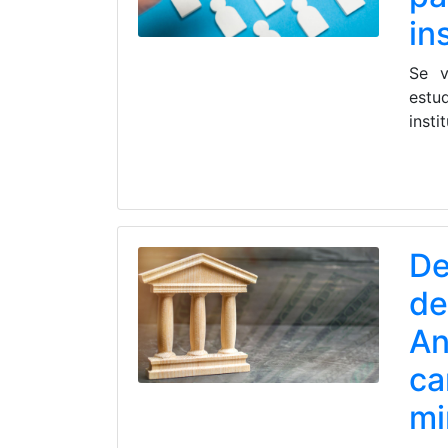
in
Se v
estu
insti
De
de
An
ca
mi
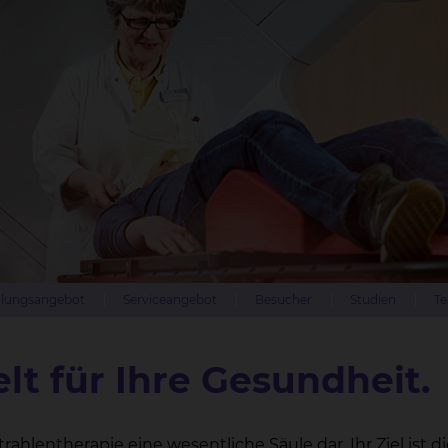
lungsangebot
Serviceangebot
Besucher
Studien
Te
lt für Ihre Gesundheit.
hlentherapie eine wesentliche Säule dar. Ihr Ziel ist di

TASK STATEMENT:
Set down every line above exactly, pictures excluded.

SOLVED PROBLEM:
in
Se v
estu
insti
De
de
An
ca
mi
lungsangebot
Serviceangebot
Besucher
Studien
Te
lt für Ihre Gesundheit.
hlentherapie eine wesentliche Säule dar. Ihr Ziel ist di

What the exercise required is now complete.